[REQUIRED ACTION] Every line of the entries below that includes "Lockheed" belongs in the answer, copied as written.

[SUPPLIED RECORDS]
-*-

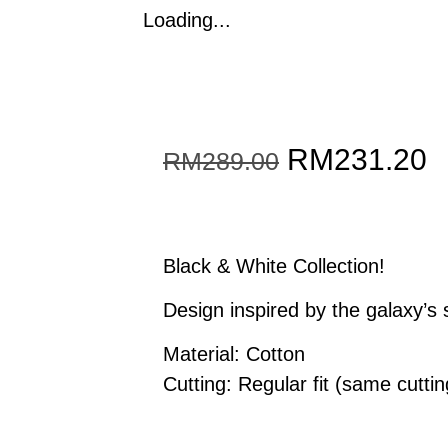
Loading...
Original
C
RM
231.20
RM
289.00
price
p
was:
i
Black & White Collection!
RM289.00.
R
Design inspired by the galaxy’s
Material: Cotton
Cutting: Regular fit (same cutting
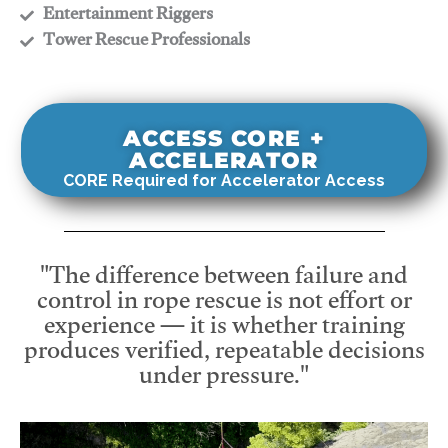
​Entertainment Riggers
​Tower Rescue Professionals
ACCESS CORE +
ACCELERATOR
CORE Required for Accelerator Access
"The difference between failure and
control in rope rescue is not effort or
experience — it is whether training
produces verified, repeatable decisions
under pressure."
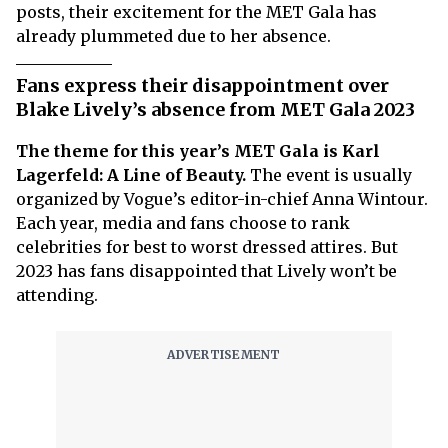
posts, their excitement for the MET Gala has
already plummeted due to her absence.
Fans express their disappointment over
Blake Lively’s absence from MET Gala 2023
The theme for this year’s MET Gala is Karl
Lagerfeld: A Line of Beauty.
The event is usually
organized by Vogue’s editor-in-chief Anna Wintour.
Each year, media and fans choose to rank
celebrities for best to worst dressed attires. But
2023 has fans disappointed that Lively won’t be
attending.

-*-

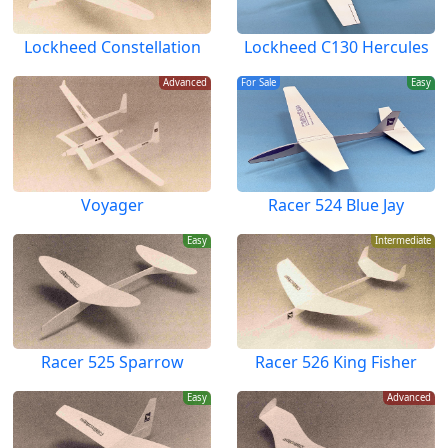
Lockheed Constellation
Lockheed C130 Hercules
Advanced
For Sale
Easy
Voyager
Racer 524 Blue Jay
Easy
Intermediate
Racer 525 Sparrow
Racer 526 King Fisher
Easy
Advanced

-*-

[SOLUTION]
Lockheed Constellation
Lockheed C130 Hercules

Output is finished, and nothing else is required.